Separated at Birth? Vladimir V. Putin . . . and Dobby the House-Elf.

So what was Novaya Gazeta thinking when it compared Vladimir V. Putin to Dobby the House-Elf? The decidedly liberal Moscow daily reported on Jan. 20 that a major Moscow law firm was preparing to sue Warner Brothers, the factory that churns out the Harry Potter movies, for adapting Mr. Putin's likeness to Dobby, a computer-generated elf in its latest release, "Harry Potter and the Chamber of Secrets."

For those who haven't seen the film, Dobby appears near the start to warn young Harry against returning to Hogwarts. He is a kindhearted fellow who gains his freedom from evil masters, a not-unflattering story line that could well fit Mr. Putin, depending on one's view of the K.G.B. But Dobby is also a wizened midget with bulging green eyeballs and floppy ears who wears a pillowcase. Mr. Putin is perhaps slightly shortish as world leaders go, but wizened he is not. He is a pretty snappy dresser, too.

Despite that, the supposed Putin-Dobby resemblance has become something of a news event, and is clogging the chat rooms of Harry Potter Internet fan sites. Russians have reacted with an equal measure of good humor and wounded national pride.

"The only difference is in the ears and height," a Potter devotee named AnaBell wrote on the Russian Internet site Snape (www.snape.by.ru). "And probably, also Dobby doesn't have a black belt." To which another blogger replied: "It's not even funny. I think Putin should sue our journalists (or who's making the public comparison?)."

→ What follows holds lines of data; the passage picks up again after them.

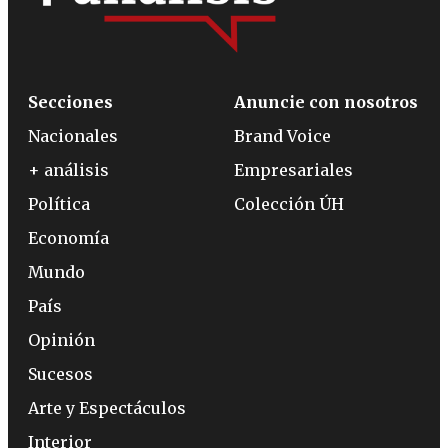
Secciones
Anuncie con nosotros
Nacionales
Brand Voice
+ análisis
Empresariales
Política
Colección ÚH
Economía
Mundo
País
Opinión
Sucesos
Arte y Espectáculos
Interior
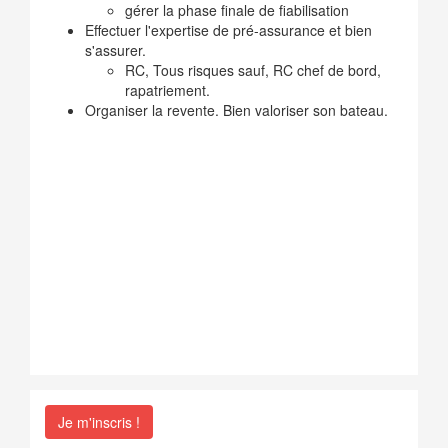
gérer la phase finale de fiabilisation
Effectuer l'expertise de pré-assurance et bien
s'assurer.
RC, Tous risques sauf, RC chef de bord,
rapatriement.
Organiser la revente. Bien valoriser son bateau.
Je m'inscris !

Helpful foreigners have pointed out elsewhere on the Web that some American presidents are regularly ridiculed, usually over canards like low I.Q.'s. And several people have said Dobby actually resembles another world leader, the long-departed King Charles II of Bourbon. Almost lost amid this was the fact that no lawsuit has been filed. A call to Novaya Gazeta failed to elicit the identity of the angry lawyers, or the names of those they represent.

Absent legal action, one news article has suggested that the Dobby-Putin nexus is a funny news story, but maybe not much more. The Kremlin is silent on the entire issue.